They make me think of the young Navy Corpsmen in a wrinkled,
soiled uniform, but with a chest full of ribbons, sitting alone on a bench at
the Da Nang airbase, waiting to go home but staring into space with vacant eyes,
unable to talk, and I remember wondering how long it might be before the demons
left him
They make me think of how we, I and the guys on the plane
with me, thought we had survived it all when we first saw nothing but the South
China Sea below us. How we did clap and cheer.

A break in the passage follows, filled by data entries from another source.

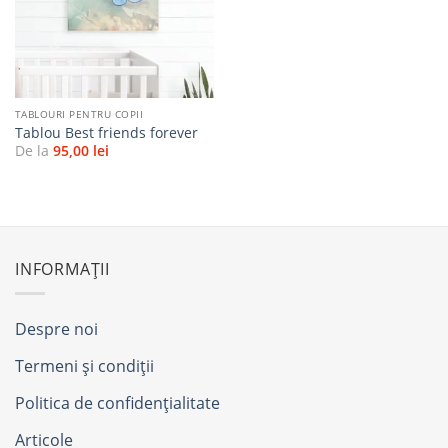
favorite
TABLOURI PENTRU COPII
Tablou Best friends forever
De la
95,00
lei
INFORMAȚII
Despre noi
Termeni și condiții
Politica de confidențialitate
Articole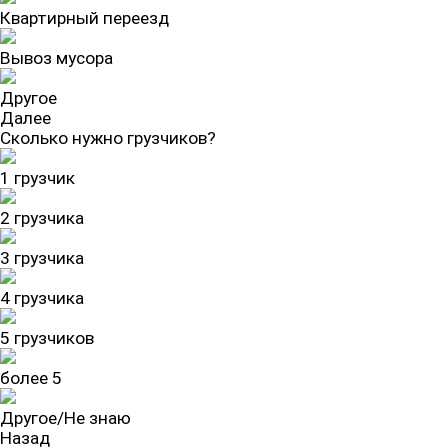
Квартирный переезд
Вывоз мусора
Другое
Далее
Сколько нужно грузчиков?
1 грузчик
2 грузчика
3 грузчика
4 грузчика
5 грузчиков
более 5
Другое/Не знаю
Назад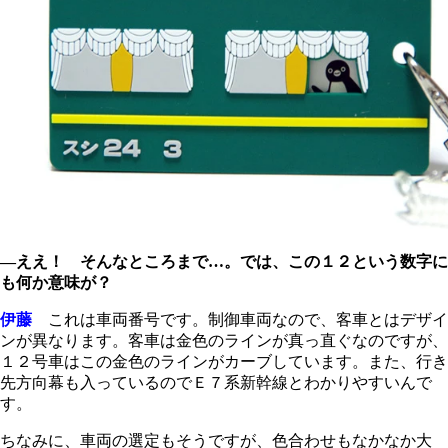
―ええ！ そんなところまで…。では、この１２という数字に
も何か意味が？
伊藤
これは車両番号です。制御車両なので、客車とはデザイ
ンが異なります。客車は金色のラインが真っ直ぐなのですが、
１２号車はこの金色のラインがカーブしています。また、行き
先方向幕も入っているのでＥ７系新幹線とわかりやすいんで
す。
ちなみに、車両の選定もそうですが、色合わせもなかなか大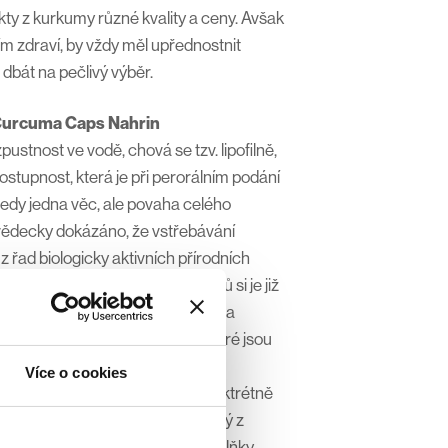
kty z kurkumy různé kvality a ceny. Avšak
ím zdraví, by vždy měl upřednostnit
 dbát na pečlivý výběr.
Curcuma Caps Nahrin
ustnost ve vodě, chová se tzv. lipofilně,
dostupnost, která je při perorálním podání
 tedy jedna věc, ale povaha celého
 vědecky dokázáno, že vstřebávání
z řad biologicky aktivních přírodních
ází z černého pepře. Řada výrobců si je již
ům kurkumy piperin přidává. Zcela
tí nejrůznějších tzv. nosičů, které jsou
noidů ještě navýšit. Kurkumin v
Více o cookies
eden takový nosič navázán, konktrétně
je cyklický oligosacharid, složený z
lně lze tedy považovat pouze doplňky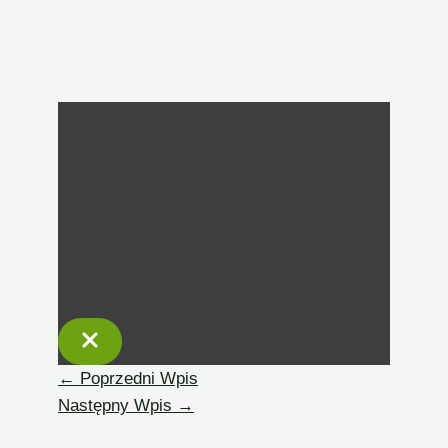
←
Poprzedni Wpis
Następny Wpis
→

They make me think of maybe a fourth of my comrades on that
plane who would be denied, because of the color of their skin, the basic dignities
of life when they disembarked onto American soil, and how not a few of my brothers
and sisters would be hated and harmed, even until today, because of the body
nature provided them.
They make me think of the woman in the San Bernardino airport
who shielded her young child from me when she saw the service ribbons on my
uniform.
They make me think of the personnel manager at the telephone
company office in my home town, where I had filled out an employment application
just to pass the time, telling me that the telephone company didn’t need
veterans. It needed smart young grads.
They make me think of the “liberal” woman at a party years
later who, when a friend told her that I was Vietnam Veteran, looked me over
and said, “You don’t seem crazy like the rest of them.”

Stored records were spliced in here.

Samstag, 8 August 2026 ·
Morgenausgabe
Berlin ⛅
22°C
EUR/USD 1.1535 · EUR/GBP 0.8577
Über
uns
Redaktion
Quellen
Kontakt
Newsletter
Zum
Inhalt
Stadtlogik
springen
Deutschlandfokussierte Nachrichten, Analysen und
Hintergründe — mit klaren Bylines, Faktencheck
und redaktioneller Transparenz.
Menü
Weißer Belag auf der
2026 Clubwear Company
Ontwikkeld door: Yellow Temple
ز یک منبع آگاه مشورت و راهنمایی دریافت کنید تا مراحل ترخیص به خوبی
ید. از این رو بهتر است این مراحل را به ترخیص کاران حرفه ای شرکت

They make me think of how many movies, even still, include the
ubiquitous character of a dope-fiend sociopath stalking the innocent because of
his military service in that long-ago war.

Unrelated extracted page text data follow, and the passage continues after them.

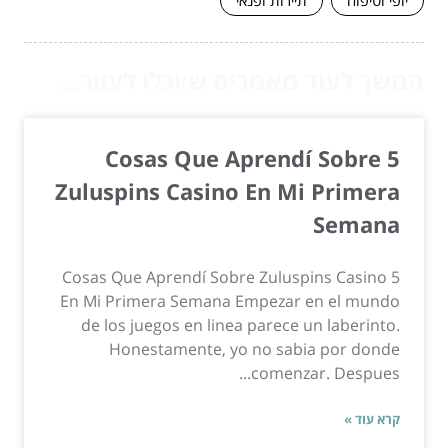
יופי וטיפוח
תיירות ופנאי
המשך לעוד מאמרים שיוכלו לעזור...
5 Cosas Que Aprendí Sobre
Zuluspins Casino En Mi Primera
Semana
5 Cosas Que Aprendí Sobre Zuluspins Casino
En Mi Primera Semana Empezar en el mundo
de los juegos en linea parece un laberinto.
Honestamente, yo no sabia por donde
comenzar. Despues...
קרא עוד »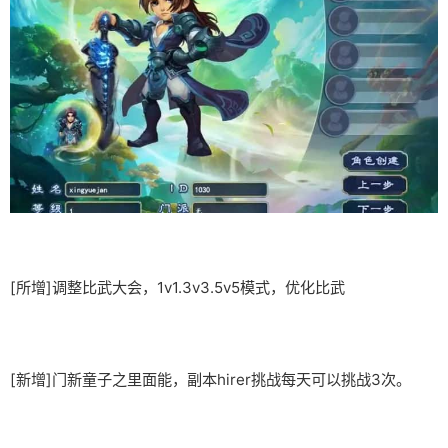
[所增]调整比武大会，1v1.3v3.5v5模式，优化比武
[新增]门新童子之里面能，副本hirer挑战每天可以挑战3次。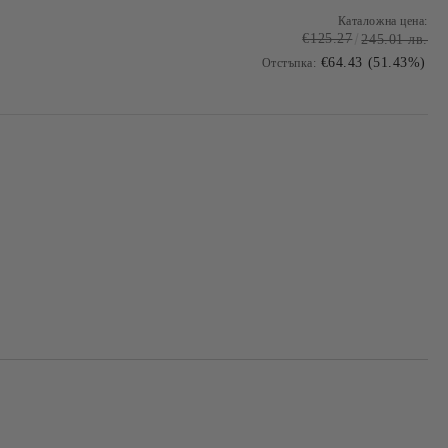
Каталожна цена:
€125.27
245.01 лв.
€64.43 (51.43%)
Отстъпка:
Добави в желани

They make me think of how those of us who thought we had
survived, now a half-century later, awake each morning knowing that we may be
carrying a final liability foisted upon us back then by people who thought we
could kill more of their enemies if jungle hiding places became defoliated. As our
former colleagues die or become disabled, one by one, we think more and more
about the idiocy of war.
They make me think of the draft-dodging sons-of-bitches who
would send young men and women to war, then say that it’s not worth taxing the
immeasurably rich to provide care for the poor and the poor in spirit, many of
my comrades among them.
They make me think of the sorry bastards who mock those
comrades in public.
Finally, they just make me think, and wonder, that’s all. It
places a sadness in my heart for all those who served and then become forgotten.
I’ll get over it, if the ancient seeds planted by evil men don’t get me first.